Use of extended-release psychostimulants to manage ADHD is not contraindicated in patients with a past history of stimulant abuse (eg, cocaine, methamphetamine, MDMA) as long as they are 4 months stimulant-free. Stimulants may improve retention in addiction treatment, and in some cases, may decrease harm from substance use.32,33 However, stimulants have not been particularly effective in decreasing drug use per se; this may be because the prevalence of comorbidities is high in ADHD.34 There is a relatively high rate of treatment dropouts in this population, which suggests that these risk management strategies-while necessary-may not be sufficient.

Pretreating the patient with ADHD and comorbid substance abuse with a mood stabilizer before the addiction of a psychostimulant will increase the safety of this intervention significantly and may result in a number of other benefits, including increased positive outcomes and fewer adverse effects, relapses, and dropouts. Anecdotally, the addition of mood stabilizers appears to help reduce cravings, emotional volatility, and impulsivity.

CASE VIGNETTE

Janice is a 26-year-old with ADHD. She began to use crystal methamphetamine as a teenager and reported that the drug gave her a sense of clarity and calmness that she had never known before. She ended up using “meth” day and night for 6 years.

Before she started to use drugs, she had a history of depression, obsession, and temper tantrums. In school, she was easily distracted and could not complete assignments. Despite her best efforts, she lost interest and dropped out of school at age 16. Janice has a maternal and paternal family history of ADHD, depression, and severe alcoholism.

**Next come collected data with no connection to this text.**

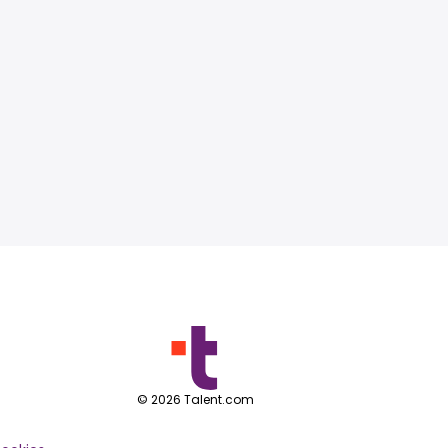
©
2026
Talent.com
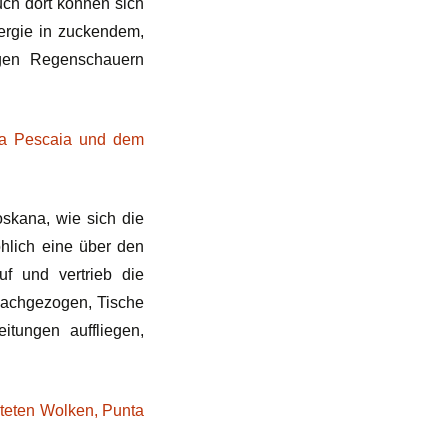
ch dort können sich
ergie in zuckendem,
igen Regenschauern
skana, wie sich die
hlich eine über den
uf und vertrieb die
nachgezogen, Tische
tungen auffliegen,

On presentation, Janice complained of an inability to focus. She said she is easily distracted and has a problem completing tasks. She forgets instructions, loses things, and can’t pay attention, even when she tries. She has not used methamphetamines for 3 years.

Stimulant treatment that was adequate to treat Janice’s ADHD symptoms increased her obsessions and triggered paranoia. Withdrawal of the stimulant and treatment of her obsessions with an SSRI triggered hypomania. Subsequently, withdrawal of the SSRI and treatment with the glutamate-blocker lamotrigine stabilized her mood and allowed successful reintroduction of the SSRI as well as the stimulant. Within a few months, ADHD symptoms, obsessions, depression, and irritability had completely resolved.

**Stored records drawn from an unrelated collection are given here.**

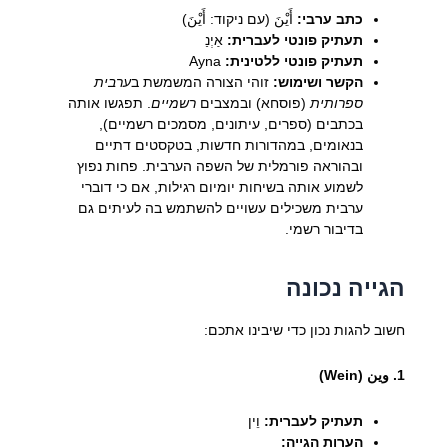
כתב ערבי:
أَيْنَ (עם ניקוד: أَيْنَ)
תעתיק פונטי לעברית:
אַיְנַ
תעתיק פונטי ללטינית:
Ayna
הקשר ושימוש:
זוהי הצורה המשמשת ב
ערבית
ספרותית
(פוסחא) ובמצבים
רשמיים
. תפגשו אותה
בכתבים (ספרים, עיתונים, מסמכים רשמיים),
בנאומים, במהדורות חדשות, בטקסטים דתיים
ובהוראה פורמלית של השפה הערבית. פחות נפוץ
לשמוע אותה בשיחות יומיום רגילות, אם כי דוברי
ערבית משכילים עשויים להשתמש בה לעיתים גם
בדיבור רשמי.
הגייה נכונה
חשוב להגות נכון כדי שיבינו אתכם:
1. وين (Wein)
תעתיק לעברית:
וֵין
הערות הגייה:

Mood stabilizers can increase GABA (as with divalproate), decrease glutamate (as with lamotrigine), or do both (as with topiramate).5 Neurobiologically, increased glutamate mediates stimulation of dopamine transmission and decreases GABA- mediated inhibition of dopamine, which are responsible for relapse in cocaine use associated with cocaine cues.15 Thus, the benefits are mediated through the reversal of these risk factors.

In Janice’s case, it required the benefits of counseling, group support, lifestyle modification, and strategic polypharmacy aimed at her specific comorbidities. The combination of stimulants with an SSRI and a mood stabilizer seems to have produced results difficult to obtain with any one of the drugs alone.